Brig. Gen. Ronald S. Coleman of the United States Marines handed over the international military presence to Gen. Augusto Heleno Ribeiro Pereira, of the Brazilian Army, at a ceremony held Tuesday morning at the National Police Academy here. He will lead the United Nations force.

"The stakes are high," Kofi Annan, the United Nations secretary general, said in a message read at the ceremony on Tuesday. "This time, let us get it right."

The event at the academy was largely protocol. Actual command authority will be vested in the United Nations force on June 20. Some 1,200 Brazilian troops, 150 from Paraguay, 150 from Uruguay and 350 from Argentina should be on the ground in Haiti by June 30.

The United Nations has mandated 6,700 troops and 1,622 police officers from 30 countries. The mission may never reach that force; less than half that number have signed on.

The American-led disarmament effort rounded up fewer than 200 weapons. The new force has a mandate for disarmament, a task Haiti's interim government lacks the power to undertake. "Disarmament is very important," General Pereira said. "However, spiritual disarmament is even more important than physical disarmament."

The United Nations troops, who are here as peacekeepers, are unlikely to try to disarm gunmen by force.
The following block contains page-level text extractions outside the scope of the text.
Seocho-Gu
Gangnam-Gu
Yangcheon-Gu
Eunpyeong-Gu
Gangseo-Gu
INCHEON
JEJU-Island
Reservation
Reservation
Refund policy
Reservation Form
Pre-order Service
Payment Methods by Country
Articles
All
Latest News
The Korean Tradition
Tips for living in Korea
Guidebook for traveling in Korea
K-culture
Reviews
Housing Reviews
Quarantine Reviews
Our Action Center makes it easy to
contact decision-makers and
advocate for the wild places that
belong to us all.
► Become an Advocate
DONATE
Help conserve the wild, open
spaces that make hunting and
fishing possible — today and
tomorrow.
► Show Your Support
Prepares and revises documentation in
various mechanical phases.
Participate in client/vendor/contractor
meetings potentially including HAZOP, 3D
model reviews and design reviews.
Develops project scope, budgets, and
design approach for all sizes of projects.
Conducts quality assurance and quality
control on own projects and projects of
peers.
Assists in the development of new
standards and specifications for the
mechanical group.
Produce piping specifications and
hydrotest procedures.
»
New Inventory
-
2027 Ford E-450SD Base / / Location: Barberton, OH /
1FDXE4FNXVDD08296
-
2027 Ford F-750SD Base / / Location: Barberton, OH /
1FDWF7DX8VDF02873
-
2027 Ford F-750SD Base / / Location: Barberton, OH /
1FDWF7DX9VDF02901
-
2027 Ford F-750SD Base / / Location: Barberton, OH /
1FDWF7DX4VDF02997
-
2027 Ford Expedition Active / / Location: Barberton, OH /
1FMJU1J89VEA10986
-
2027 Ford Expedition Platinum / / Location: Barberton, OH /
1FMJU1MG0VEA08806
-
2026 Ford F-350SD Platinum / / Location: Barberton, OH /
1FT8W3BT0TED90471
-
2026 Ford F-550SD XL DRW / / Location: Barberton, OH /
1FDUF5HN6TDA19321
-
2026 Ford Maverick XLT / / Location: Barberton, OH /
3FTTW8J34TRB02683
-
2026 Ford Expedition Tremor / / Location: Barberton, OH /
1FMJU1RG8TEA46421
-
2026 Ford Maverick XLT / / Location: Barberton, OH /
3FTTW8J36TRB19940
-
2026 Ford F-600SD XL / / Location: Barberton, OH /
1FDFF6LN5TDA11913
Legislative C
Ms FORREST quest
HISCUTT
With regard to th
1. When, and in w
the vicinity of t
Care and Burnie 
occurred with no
Though American troops are leaving, American foreign policy stays the same.

It seeks to stop the flow of refugees to Florida. It wants to fight cocaine traffickers' power to corrupt Haitian officials who help ship their drugs to the United States. It will assist Haiti's interim government as it tries to find its way to elections in 2005.

The interim government was appointed in the chaotic days following the fall of Mr. Aristide, with armed rebels looting the capital and pro-Aristide militias shooting at the newly landed marines. It remains unrecognized by Caricom, the 15-member community of Caribbean nations.

Many Haitians see the interim government as hand-picked or heavily influenced by the United States, which escorted Mr. Aristide out of Haiti on an American plane. In the slums of Port-au-Prince, where Mr. Aristide's rise from priest to president began, many still see him as Haiti's true leader.

Leslie F. Manigat, who served as Haiti's president in 1991 and now leads a new political party, the National Democratic Progressive Coalition, said the desperate problems of the past three months will resound long after the six-month mandate of the new United Nations force.

"These latest events are going to affect this country on the economic and the political level for a very long time," he said. "There have been mistakes, lots of mistakes since Aristide left, starting with the way in which he left, and the way things have been handled since then."

"I am not a pessimist by nature," the former president said. "But I have gnawing doubts about the future."